Annuities: Variable & Fixed
Today we return to the good old topic of everyone's interest: Retirement. Specifically we discuss the topic of tax deferred annuities. For those who are unaware, an annuity is defined as a sum of money payable yearly or at other regular intervals. There are two types of tax-deferred annuities: variable and fixed.
Variable annuities may be appropriate for self directed, growth-oriented investors who do not expect to retire for at least 10 years. Most variable annuities provide a guranteed death benefit up to certain age. They also allow you to invest your money in portfolios of securities that are similar to mutual funds. Your investment returns are based on the performance of the indivitual portfolios you choose, minus fees and expenses.
Variable annuities also provide a number of tax advantages. You can make tax-free exchanges within the annutity. You can also exchange within the annuity. You can also exchange one firm's annuity for another's with no tax consequences (a so-called 1035 exchange). You are not required to file any annual tax forms until you start withdrawing your assets, but taxable amounts withdrawn prior to age 59 1/2 may be subject to a 10% IRS penalty.
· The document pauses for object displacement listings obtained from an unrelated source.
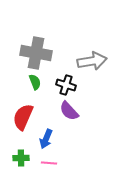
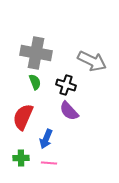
gray arrow: rotated 36 degrees clockwise
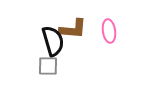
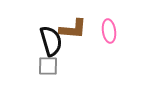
black semicircle: moved 2 px left
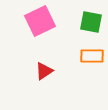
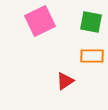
red triangle: moved 21 px right, 10 px down
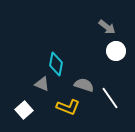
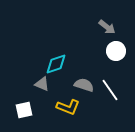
cyan diamond: rotated 60 degrees clockwise
white line: moved 8 px up
white square: rotated 30 degrees clockwise
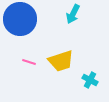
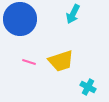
cyan cross: moved 2 px left, 7 px down
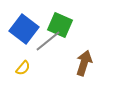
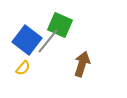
blue square: moved 3 px right, 11 px down
gray line: rotated 12 degrees counterclockwise
brown arrow: moved 2 px left, 1 px down
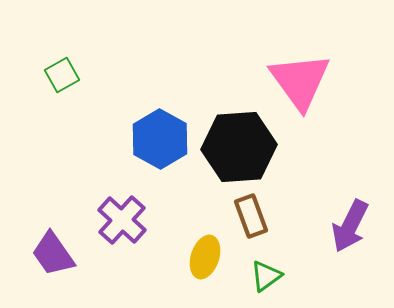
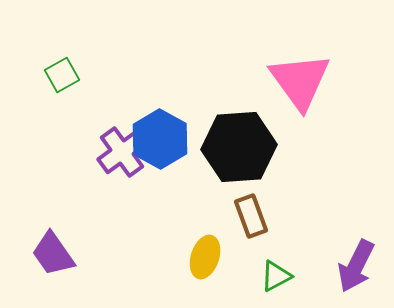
purple cross: moved 68 px up; rotated 12 degrees clockwise
purple arrow: moved 6 px right, 40 px down
green triangle: moved 10 px right; rotated 8 degrees clockwise
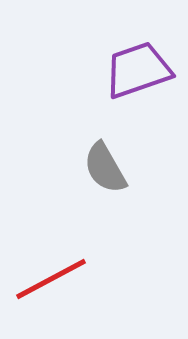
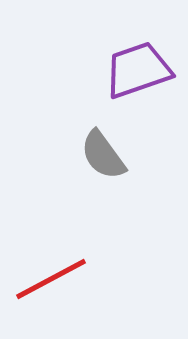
gray semicircle: moved 2 px left, 13 px up; rotated 6 degrees counterclockwise
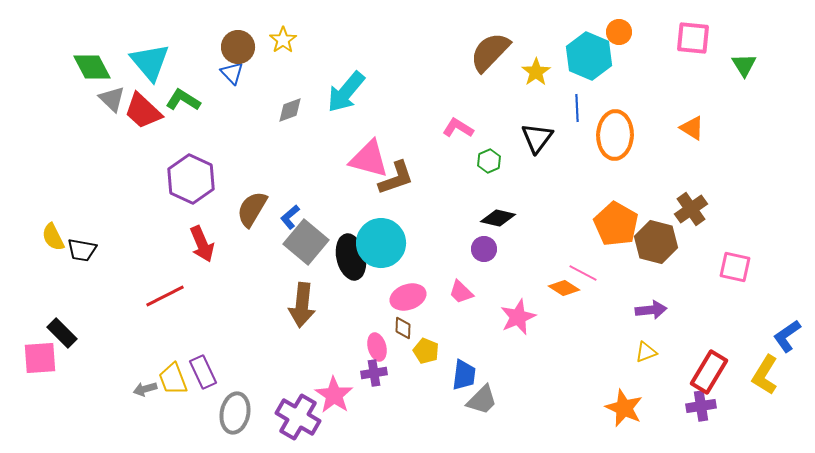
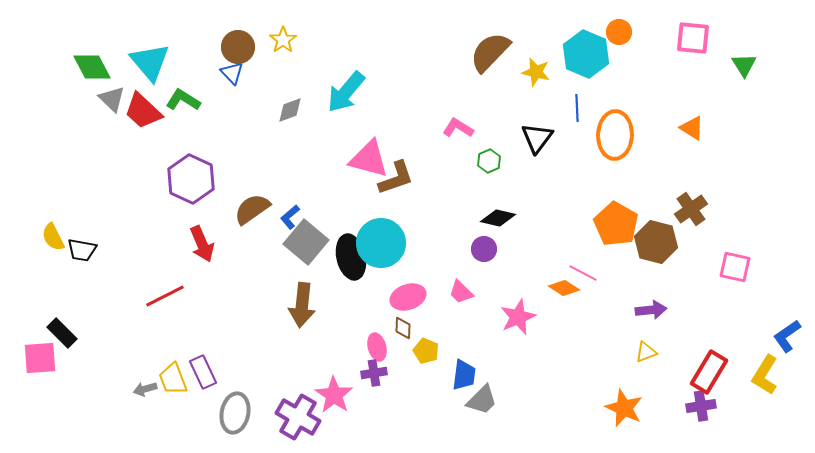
cyan hexagon at (589, 56): moved 3 px left, 2 px up
yellow star at (536, 72): rotated 24 degrees counterclockwise
brown semicircle at (252, 209): rotated 24 degrees clockwise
Investors with shorter time horizons (typically less than 10 years until retirement) who prefer a guarenteed rate of return may want to consider a deferred fixed annuity as a way to protect their savings from market volatility. Fixed annuity rates are based on the investment time period and are linked to current interest rates. Some investors use them to replace the Guaranteed Investment Contract (GIC) portion af an employer-sponsored saving plan when those assets are rolled over.